Alternatively, you may prefer to try a powder starter powder by ordering the Yogourmet Freeze-Dried yoghurt starter from Lucy's Kitchen Shop
There are two main ways to prepare SCD yoghurt. The first is to buy a yoghurt maker. If you do, make sure it can run at the right temperature. Not all types of yoghurt makers are suitable, because they run at the wrong temperature for SCD. In our experience, the following models run at too high a temperature for SCD yoghurt making:
- EasyYo Electric Yoghurt Maker
- Ian's Easy Yoghurt Makers
- Easy Yoghurt models
- Moulenex yoghurt maker
- Fruit & Meat deydrators such as Vacola's (because even though there is a temperature control, it still seems to run at too hot a temperature)
- the American Yogourmet model (perhaps because the Yogourmets were designed for American not Australian voltage and in Australia these units have to be run through a transformer)
None of these models are suitable for SCD yoghurt making in Australia. In general, we advise be cautious about any model that does not have temperature control - and even then, please still use a thermometer to check the temperature.
The second way is to design your own method using everyday appliances around the home. For example, in Breaking the Vicious Cycle, one method is described using a stove. If you design your own method, make sure it is safe! If you are unsure, ask someone who knows.
Using some electrical frypan models will work well. One model is the Sunbeam electric frypan FP5910 (the Classic Banquet 38cm or 15"). Another SCDer has used a Black and Decker model. Others have picked up old electrical frypans from thrift shops. Try them out and use a a good (non-mercury) cooking thermometer to check the temperature as you are fermenting the yoghurt.
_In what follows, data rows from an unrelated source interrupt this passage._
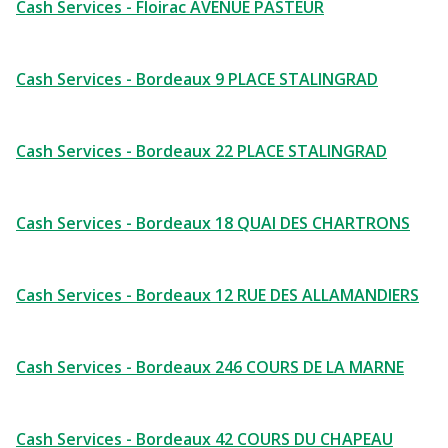
Cash Services - Floirac AVENUE PASTEUR
Cash Services - Bordeaux 9 PLACE STALINGRAD
Cash Services - Bordeaux 22 PLACE STALINGRAD
Cash Services - Bordeaux 18 QUAI DES CHARTRONS
Cash Services - Bordeaux 12 RUE DES ALLAMANDIERS
Cash Services - Bordeaux 246 COURS DE LA MARNE
Cash Services - Bordeaux 42 COURS DU CHAPEAU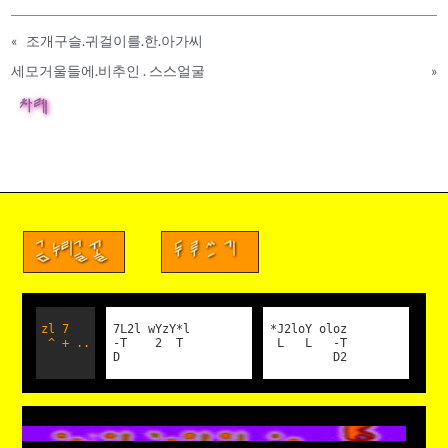
«
조개구슬.귀걸이를.한.아가씨
세모거울들에.비추인 . 스스얼굴
»
차례
금누리글꼴
두루쓰기
zl 7
7L2l wYzY*l
*J2loY oloz
^ + ..
-T 2 T
L L -T
D
D2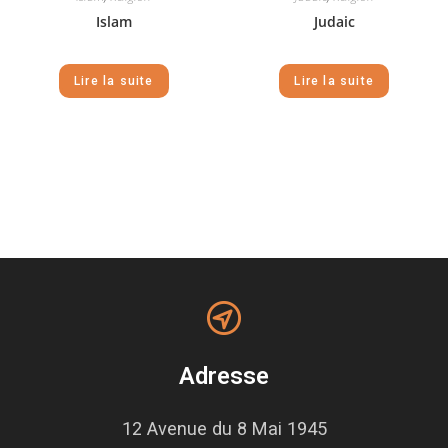
Islam
Judaic
Lire la suite
Lire la suite
Adresse
12 Avenue du 8 Mai 1945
One method is to boil the milk in a 2 litre Corningware casserole dish, let it cool, add yoghurt culture, set the frypan setting on low, transfer the dish to the frypan, add water around the dish and in the frypan to distribute the heat more evenly, and leave for 24 hours. For the first few times making yoghurt, check that it keeps the temperature at around 40 degrees. Then put the Corningware dish into the fridge. How easy is that! The disadvantage with the Corningware is that the milk takes ages to cool, at least an hour.
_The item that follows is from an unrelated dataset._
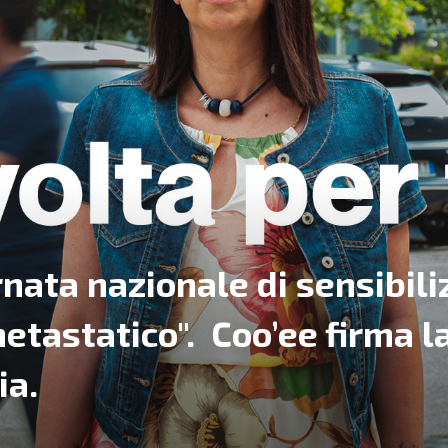
ornata nazionale di sensibil
etastatico". Coo’ee firma 
ia.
Another method is to heat the milk in a saucepan, cool, add yoghurt culture, and then transfer to glass jars and place in the pan. I used a 1 litre honey jar to culture cream in and it fitted in the pan along with the 2 litre casserole dish. If you use jars, you can wrap glad wrap around the top, and fix with an elastic band if you want.
Warning - regular casserole dishes are NOT ok for stovetop use. But should be fine to put in the frypan on low setting.
The box and globe method
A simple,cheap way to make yoghurt is from 2 polystyrene boxes('brocolli' boxes) from a fruitshop and a lamp base (short) with a 25Watt globe. But make sure you apply this method safely!
Place the lamp in the middle of a box, your containers filled with yoghurt with lids or gladwrap on them, then place the 2nd box upside down on top. Turn the lamp on and leave for 24hours. In a warm climate, 25 watts will maintain a constant ideal temperature. Place the top box on a bit of an angle so some heat can flow out. For the first time, leave a thermometer in the yoghurt so you can see the temperature and check it every few hours. My thermometer sticks up out of my yoghurt , so I place gladwrap over it and the yoghurt so I can see the temperature. In cooler temperatures, you may need a different sized globe. It works so well for me, and I can easily make 5 or 6 litres at a time.
Some SCDers have found second hand yoghurt makers in thrift shops that work well. If you use these yoghurt makers, just check the temperature to make sure they do not run too hot.
Design your own method
It might be worth you designing your own method, perhaps using appliances already around the home. The key is to make sure you can check that the temperature is right. You might try crockpots, warming trays, home brewing equipment, or a Nesco Cooker.